### Directions
Copy the data that appears below exactly. Drop the pictures.

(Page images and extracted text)
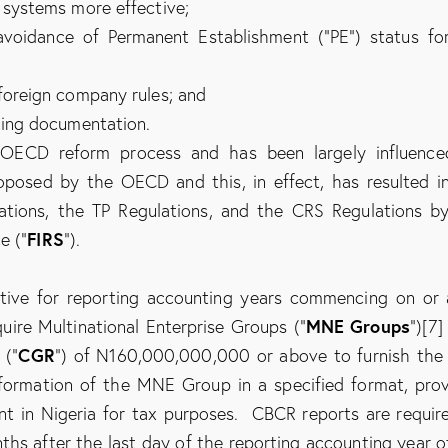
 systems more effective;
l avoidance of Permanent Establishment (“PE”) status fo
foreign company rules; and
cing documentation.
e OECD reform process and has been largely influenc
roposed by the OECD and this, in effect, has resulted i
tions, the TP Regulations, and the CRS Regulations b
FIRS
e (“
”).
tive for reporting accounting years commencing on or 
MNE Groups
quire Multinational Enterprise Groups (“
”)[7]
CGR
 (“
”) of N160,000,000,000 or above to furnish the
nformation of the MNE Group in a specified format, pro
t in Nigeria for tax purposes. CBCR reports are requir
nths after the last day of the reporting accounting year o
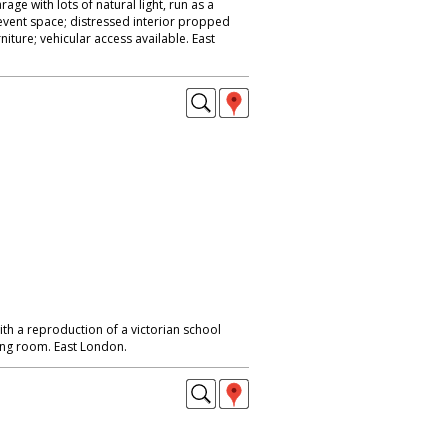
ge with lots of natural light, run as a
vent space; distressed interior propped
rniture; vehicular access available. East
h a reproduction of a victorian school
ing room. East London.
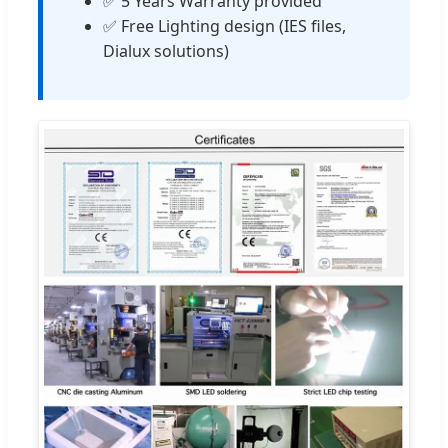
✅ 5 Years Warranty provided
✅ Free Lighting design (IES files,
Dialux solutions)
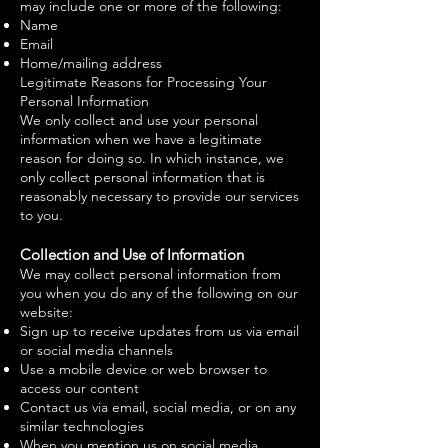
may include one or more of the following:
Name
Email
Home/mailing address
Legitimate Reasons for Processing Your
Personal Information
We only collect and use your personal
information when we have a legitimate
reason for doing so. In which instance, we
only collect personal information that is
reasonably necessary to provide our services
to you.
Collection and Use of Information
We may collect personal information from
you when you do any of the following on our
website:
Sign up to receive updates from us via email
or social media channels
Use a mobile device or web browser to
access our content
Contact us via email, social media, or on any
similar technologies
When you mention us on social media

### Result
 systems more effective;
l avoidance of Permanent Establishment (“PE”) status fo
foreign company rules; and
cing documentation.
e OECD reform process and has been largely influenc
roposed by the OECD and this, in effect, has resulted i
tions, the TP Regulations, and the CRS Regulations b
FIRS
e (“
”).
tive for reporting accounting years commencing on or 
MNE Groups
quire Multinational Enterprise Groups (“
”)[7]
CGR
 (“
”) of N160,000,000,000 or above to furnish the
nformation of the MNE Group in a specified format, pro
t in Nigeria for tax purposes. CBCR reports are requir
nths after the last day of the reporting accounting year o
ge with lots of natural light, run as a
vent space; distressed interior propped
rniture; vehicular access available. East
h a reproduction of a victorian school
ing room. East London.
✅ 5 Years Warranty provided
✅ Free Lighting design (IES files,
Dialux solutions)
may include one or more of the following:
Name
Email
Home/mailing address
Legitimate Reasons for Processing Your
Personal Information
We only collect and use your personal
information when we have a legitimate
reason for doing so. In which instance, we
only collect personal information that is
reasonably necessary to provide our services
to you.
Collection and Use of Information
We may collect personal information from
you when you do any of the following on our
website:
Sign up to receive updates from us via email
or social media channels
Use a mobile device or web browser to
access our content
Contact us via email, social media, or on any
similar technologies
When you mention us on social media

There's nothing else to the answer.